» What needs to be done
Each line of the listing that includes "Bereitstellung" should be reported.

» Data in this exercise
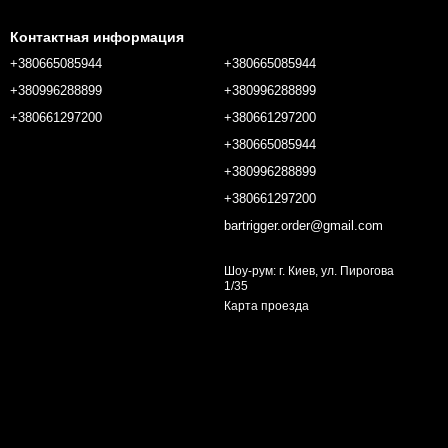
Контактная информация
+380665085944
+380665085944
+380996288899
+380996288899
+380661297200
+380661297200
+380665085944
+380996288899
+380661297200
bartrigger.order@gmail.com
Шоу-рум: г. Киев, ул. Пирогова
1/35
Карта проезда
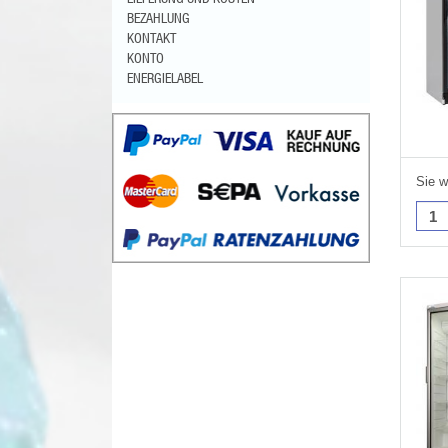
BEZAHLUNG
KONTAKT
KONTO
ENERGIELABEL
Sie w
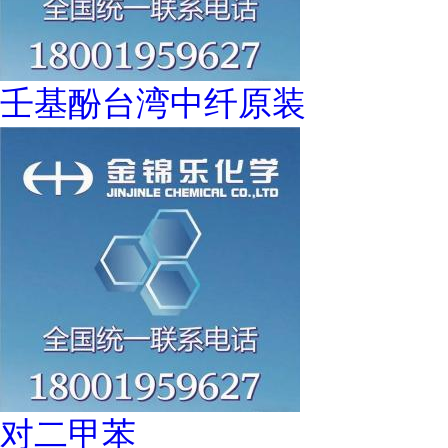
壬基酚台湾中纤原装
对二甲苯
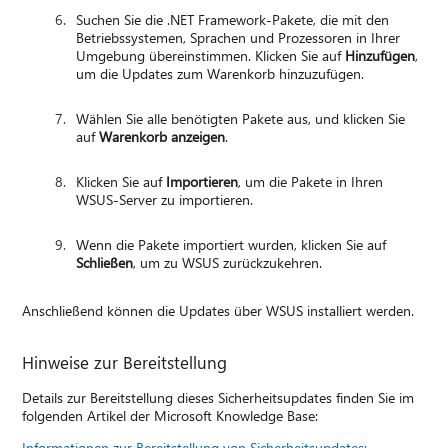
Suchen Sie die .NET Framework-Pakete, die mit den
Betriebssystemen, Sprachen und Prozessoren in Ihrer
Umgebung übereinstimmen. Klicken Sie auf
Hinzufügen
,
um die Updates zum Warenkorb hinzuzufügen.
Wählen Sie alle benötigten Pakete aus, und klicken Sie
auf
Warenkorb anzeigen
.
Klicken Sie auf
Importieren
, um die Pakete in Ihren
WSUS-Server zu importieren.
Wenn die Pakete importiert wurden, klicken Sie auf
Schließen
, um zu WSUS zurückzukehren.
Anschließend können die Updates über WSUS installiert werden.
Hinweise zur Bereitstellung
Details zur Bereitstellung dieses Sicherheitsupdates finden Sie im
folgenden Artikel der Microsoft Knowledge Base:
Informationen zur Bereitstellung von Sicherheitsupdates:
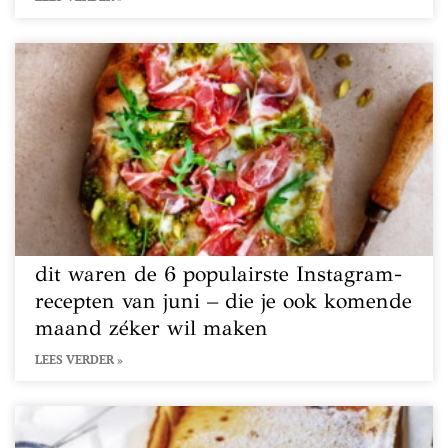
dit waren de 6 populairste Instagram-
recepten van juni – die je ook komende
maand zéker wil maken
LEES VERDER »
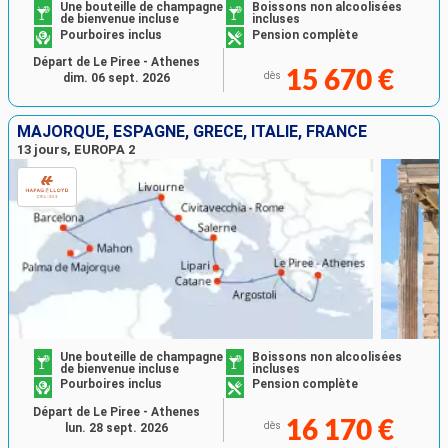
Une bouteille de champagne
Boissons non alcoolisées
de bienvenue incluse
incluses
Pourboires inclus
Pension complète
Départ de Le Piree - Athenes
15 670 €
dès
dim. 06 sept. 2026
MAJORQUE, ESPAGNE, GRÈCE, ITALIE, FRANCE
13 jours, EUROPA 2
Une bouteille de champagne
Boissons non alcoolisées
de bienvenue incluse
incluses
Pourboires inclus
Pension complète
Départ de Le Piree - Athenes
16 170 €
dès
lun. 28 sept. 2026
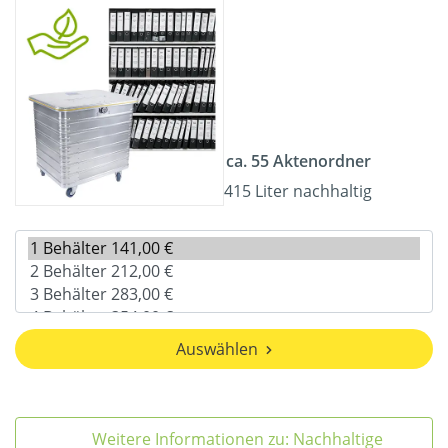
ca. 55 Aktenordner
415 Liter nachhaltig
Auswählen
Weitere Informationen zu: Nachhaltige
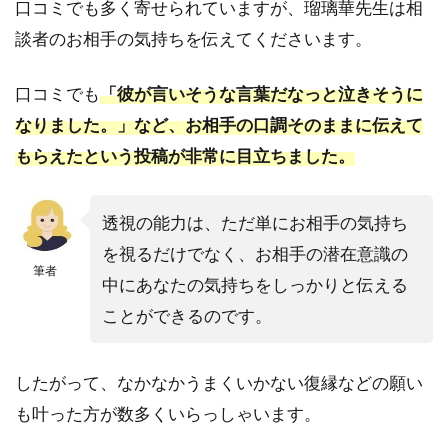
口コミでも多く寄せられていますが、瑠璃華先生は相
人
談者のお相手の気持ちを伝えてくださいます。
3.5
5.誰
にも
口コミでも
「
彼が言いそうな言葉だなっと泣きそうに
話せ
なりました。」など、お相手の口調そのままに伝えて
ない
複雑
もらえたという投稿が非常に目立ちました。
な相
談を
した
透視の能力は、ただ単にお相手の気持ち
い人
を視るだけでなく、お相手の潜在意識の
筆者
4
中にあなたの気持ちをしっかりと伝える
電話
ことができるのです。
占い
ヴェ
ルニ
したがって、なかなかうまくいかない復縁などの願い
｜瑠
璃華
も叶った方が数多くいらっしゃいます。
先生
にお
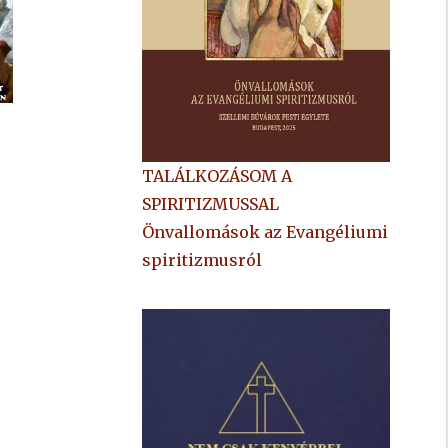
TALÁLKOZÁSOM A
SPIRITIZMUSSAL
Önvallomások az Evangéliumi
spiritizmusról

» Result for this exercise
Hinweise zur Bereitstellung
Details zur Bereitstellung dieses Sicherheitsupdates finden Sie im
Informationen zur Bereitstellung von Sicherheitsupdates:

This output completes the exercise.